In recent years, excavations in Israel established that the Philistines had fine pottery, handsome architecture and cosmopolitan tastes. If anything, they were more refined than the shepherds and farmers in the nearby hills, the Israelites, who slandered them in biblical chapter and verse and rendered their name a synonym for boorish, uncultured people.
Archaeologists have now found that not only were Philistines cultured, they were also literate when they arrived, presumably from the region of the Aegean Sea, and settled the coast of ancient Palestine around 1200 BCE.
     At the ruins of a Philistine seaport at Ashkelon in Israel, excavators examined 19 ceramic pieces and determined that their painted inscriptions represent a form of writing. Some of the pots and storage jars were inscribed elsewhere, probably in Cyprus and Crete, and taken to Ashkelon by early settlers. Of special importance, one of the jars was made from local clay, meaning Philistine scribes were presumably at work in their new home.
     The discovery is reported by two Harvard professors, Frank Moore Cross Jr. and Lawrence E. Stager. In the report, the two researchers said the inscriptions "reveal, for the first time, convincing evidence that the early Philistines of Ashkelon were able to read and write in a non-Semitic language, as yet undeciphered. Perhaps it is not too bold to propose," they wrote, "that the inscription is written in a form of Cypro-Minoan script utilized and modified by the Philistines — in short, that we are dealing with the Old Philistine script." Dr. Cross said the script had some characteristics of Linear A, the writing system used in the Aegean from 1650 BCE to 1450 BCE. This undeciphered script was supplanted by another, Linear B, which was identified with the Minoan civilization of Crete and was finally decoded in the mid-20th century.
     The two researchers and other scholars said it was not surprising that the Ashkelon inscriptions were in an Aegean type of writing. The biblical Philistines are assumed to have been a group of the mysterious Sea Peoples who probably originated in the Greek islands and migrated to several places on the far eastern shores of the Mediterranean.

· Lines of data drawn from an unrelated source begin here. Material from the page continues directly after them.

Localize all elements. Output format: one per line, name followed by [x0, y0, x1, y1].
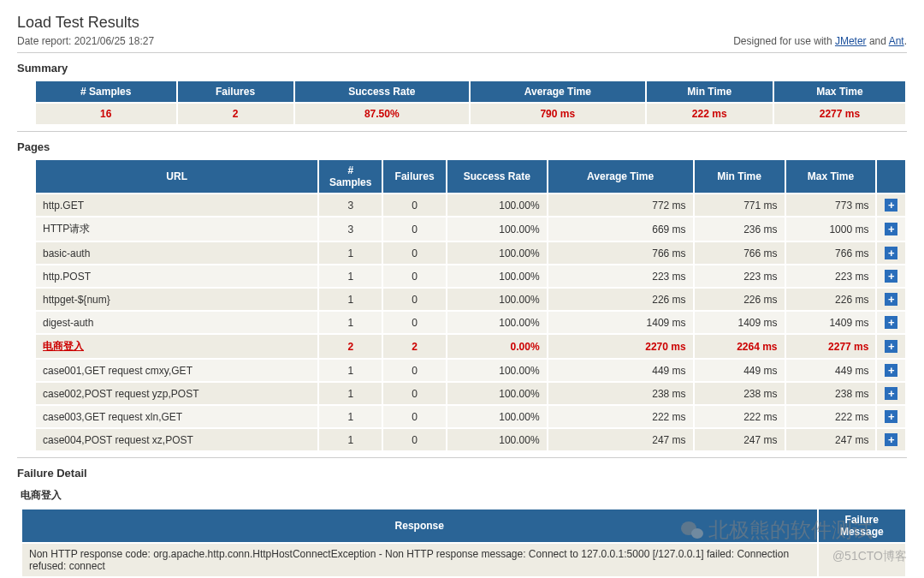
fail-url-link[interactable]: 电商登入: [43, 340, 84, 352]
cell-samples: 3: [318, 217, 382, 241]
cell-rate: 100.00%: [447, 288, 548, 311]
expand-icon[interactable]: +: [885, 364, 897, 377]
summary-avg: 790 ms: [470, 103, 646, 125]
cell-avg: 2270 ms: [548, 334, 694, 359]
th-pavg: Average Time: [548, 159, 694, 194]
cell-max: 223 ms: [785, 265, 877, 288]
ant-link[interactable]: Ant: [889, 35, 904, 47]
cell-rate: 100.00%: [447, 311, 548, 334]
th-pmin: Min Time: [694, 159, 785, 194]
section-pages: Pages: [17, 140, 907, 153]
cell-expand: +: [876, 334, 906, 359]
table-row: Non HTTP response code: org.apache.http.…: [21, 543, 906, 577]
cell-samples: 3: [318, 194, 382, 217]
cell-url: case001,GET request cmxy,GET: [35, 359, 318, 382]
expand-icon[interactable]: +: [885, 410, 897, 423]
cell-max: 222 ms: [785, 405, 877, 428]
cell-expand: +: [876, 265, 906, 288]
cell-avg: 449 ms: [548, 359, 694, 382]
table-row: httpget-${num}10100.00%226 ms226 ms226 m…: [35, 288, 906, 311]
cell-failures: 0: [382, 359, 447, 382]
cell-avg: 222 ms: [548, 405, 694, 428]
cell-rate: 100.00%: [447, 194, 548, 217]
cell-min: 222 ms: [694, 405, 785, 428]
cell-samples: 1: [318, 311, 382, 334]
designed-for: Designed for use with JMeter and Ant.: [733, 35, 907, 47]
expand-icon[interactable]: +: [885, 223, 897, 235]
expand-icon[interactable]: +: [885, 293, 897, 306]
section-summary: Summary: [17, 62, 907, 74]
cell-min: 247 ms: [694, 428, 785, 451]
expand-icon[interactable]: +: [885, 199, 897, 212]
cell-max: 766 ms: [785, 241, 877, 265]
cell-max: 1000 ms: [785, 217, 877, 241]
cell-failures: 0: [382, 382, 447, 405]
cell-min: 449 ms: [694, 359, 785, 382]
cell-failures: 0: [382, 405, 447, 428]
th-max: Max Time: [773, 80, 906, 103]
cell-url: basic-auth: [35, 241, 318, 265]
table-row: 电商登入220.00%2270 ms2264 ms2277 ms+: [35, 334, 906, 359]
cell-avg: 226 ms: [548, 288, 694, 311]
page-title: Load Test Results: [17, 14, 907, 32]
expand-icon[interactable]: +: [885, 387, 897, 400]
cell-rate: 0.00%: [447, 334, 548, 359]
cell-failures: 0: [382, 288, 447, 311]
table-row: case003,GET request xln,GET10100.00%222 …: [35, 405, 906, 428]
failure-subhead: 电商登入: [21, 488, 907, 503]
cell-expand: +: [876, 288, 906, 311]
cell-samples: 1: [318, 241, 382, 265]
cell-expand: +: [876, 405, 906, 428]
table-row: digest-auth10100.00%1409 ms1409 ms1409 m…: [35, 311, 906, 334]
cell-failures: 0: [382, 194, 447, 217]
table-row: http.GET30100.00%772 ms771 ms773 ms+: [35, 194, 906, 217]
cell-max: 1409 ms: [785, 311, 877, 334]
table-row: basic-auth10100.00%766 ms766 ms766 ms+: [35, 241, 906, 265]
section-failure: Failure Detail: [17, 467, 907, 480]
cell-expand: +: [876, 428, 906, 451]
th-pfailures: Failures: [382, 159, 447, 194]
period: .: [904, 35, 907, 47]
cell-samples: 1: [318, 265, 382, 288]
cell-avg: 223 ms: [548, 265, 694, 288]
cell-rate: 100.00%: [447, 265, 548, 288]
cell-rate: 100.00%: [447, 217, 548, 241]
cell-avg: 238 ms: [548, 382, 694, 405]
cell-url: http.POST: [35, 265, 318, 288]
expand-icon[interactable]: +: [885, 247, 897, 259]
cell-rate: 100.00%: [447, 241, 548, 265]
th-expand: [876, 159, 906, 194]
cell-max: 238 ms: [785, 382, 877, 405]
th-url: URL: [35, 159, 318, 194]
summary-min: 222 ms: [646, 103, 773, 125]
cell-url: HTTP请求: [35, 217, 318, 241]
expand-icon[interactable]: +: [885, 316, 897, 329]
expand-icon[interactable]: +: [885, 340, 897, 353]
th-psamples: # Samples: [318, 159, 382, 194]
cell-rate: 100.00%: [447, 405, 548, 428]
and-text: and: [867, 35, 889, 47]
cell-min: 771 ms: [694, 194, 785, 217]
expand-icon[interactable]: +: [885, 270, 897, 283]
cell-failures: 0: [382, 217, 447, 241]
cell-url: case002,POST request yzp,POST: [35, 382, 318, 405]
cell-expand: +: [876, 241, 906, 265]
cell-max: 2277 ms: [785, 334, 877, 359]
table-row: case002,POST request yzp,POST10100.00%23…: [35, 382, 906, 405]
cell-max: 226 ms: [785, 288, 877, 311]
cell-avg: 772 ms: [548, 194, 694, 217]
cell-samples: 1: [318, 359, 382, 382]
th-pmax: Max Time: [785, 159, 877, 194]
cell-url: httpget-${num}: [35, 288, 318, 311]
cell-avg: 766 ms: [548, 241, 694, 265]
cell-avg: 1409 ms: [548, 311, 694, 334]
cell-response: Non HTTP response code: org.apache.http.…: [21, 543, 818, 577]
jmeter-link[interactable]: JMeter: [835, 35, 867, 47]
summary-samples: 16: [35, 103, 177, 125]
cell-samples: 1: [318, 405, 382, 428]
cell-failures: 2: [382, 334, 447, 359]
cell-min: 223 ms: [694, 265, 785, 288]
cell-min: 2264 ms: [694, 334, 785, 359]
expand-icon[interactable]: +: [885, 433, 897, 446]
failure-table: Response Failure Message Non HTTP respon…: [21, 508, 907, 578]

     The locally made storage jar, bearing seven signs, was found several years ago buried under debris of a mudbrick building, which appeared to date to no later than 1000 BCE. After the 10th century, the Philistines borrowed their Israelite neighbors' Old Hebrew script and alphabet then evolving from Phoenician writing. By then, the Philistines and Israelites had been in such close contact that they appeared to have reached some degree of amity, though tradition never forgot Goliath as the bad Philistine.